Los retos más importantes han sido la coordinación de las tareas del proyecto, teniendo en cuenta la dinámica de trabajo de las embarcaciones pesqueras colaboradoras. Los embarques han estado en ocasiones condicionados por la meteorología y por las limitaciones operativas relacionadas con la gestión de cuotas pesqueras, que han hecho que tuviéramos que adaptarnos al calendario de las embarcaciones colaboradoras para cumplir con nuestra planificación. También se había planteado un diseño experimental con dos modelos de observación: control (sin pinger) y prueba (con pinger), pero, debido a que las embarcaciones pesqueras colaboradoras no querían arriesgarse a una interacción negativa pudiendo evitarla mediante los pingers, no fue posible realizar lances de control. Esta negativa nos llevó a adaptar la metodología y a centrarnos exclusivamente en evaluar la respuesta de los cetáceos con el dispositivo siempre desplegado. Todo ello será tenido en cuenta en los análisis finales.

 

¿En qué sectores puede tener un impacto positivo el alcance de los objetivos de ECOCERCO?
A priori, el sector que podría beneficiarse de forma más directa es el sector pesquero, especialmente si el dispositivo demuestra ser una herramienta útil para reducir interacciones negativas.

 

El proyecto se desarrolla en aguas gallegas. ¿Consideráis que es replicable en otros puntos del litoral español?
Por lo observado hasta ahora, creemos que el proyecto tendría potencial para replicarse en otras zonas del litoral español donde se produzca una problemática similar.

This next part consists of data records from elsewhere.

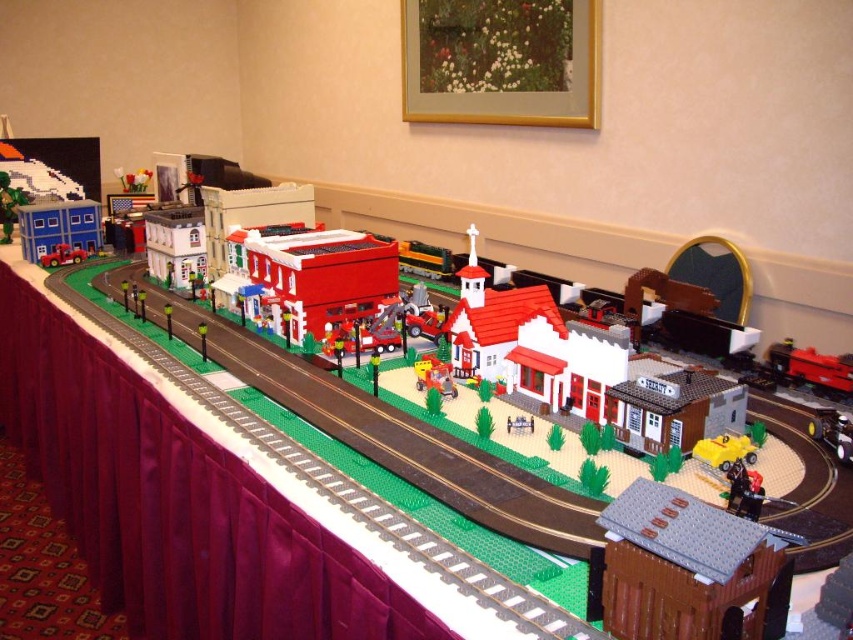 How much distance is there between brown matte building at lower right and matte red truck at center?

They are 2.60 meters apart.

How distant is brown matte building at lower right from matte red truck at center?

brown matte building at lower right is 8.53 feet away from matte red truck at center.

Between point (685, 532) and point (57, 252), which one is positioned behind?

The point (57, 252) is behind.

This screenshot has width=853, height=640. In order to click on brown matte building at lower right in this screenshot , I will do `click(689, 568)`.

How distant is matte blue building at left from matte plastic train car at center?

matte blue building at left is 2.21 meters away from matte plastic train car at center.

Can you confirm if matte blue building at left is wider than matte plastic train car at center?

Correct, the width of matte blue building at left exceeds that of matte plastic train car at center.

Between point (76, 248) and point (531, 428), which one is positioned in front?

Point (531, 428)

This screenshot has height=640, width=853. Identify the location of matte blue building at left. (59, 230).

Between matte blue building at left and matte black train car at left, which one appears on the left side from the viewer's perspective?

matte black train car at left

From the picture: Is matte blue building at left to the right of matte black train car at left from the viewer's perspective?

Indeed, matte blue building at left is positioned on the right side of matte black train car at left.

Does point (73, 234) come farther from viewer compared to point (9, 221)?

No, (73, 234) is in front of (9, 221).

This screenshot has height=640, width=853. In order to click on matte blue building at left in this screenshot , I will do `click(59, 230)`.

Aunque los resultados preliminares parecen diferentes entre las dos rías en las que hemos trabajado, ambas tendencias son, siempre de manera preliminar y pendiente de análisis, positivas. Por tanto, podría ser viable aplicar estos dispositivos en otros puntos donde la interacción entre cetáceos y flota de cerco sea relevante, aunque habría que estudiar las condiciones oceanográficas del área.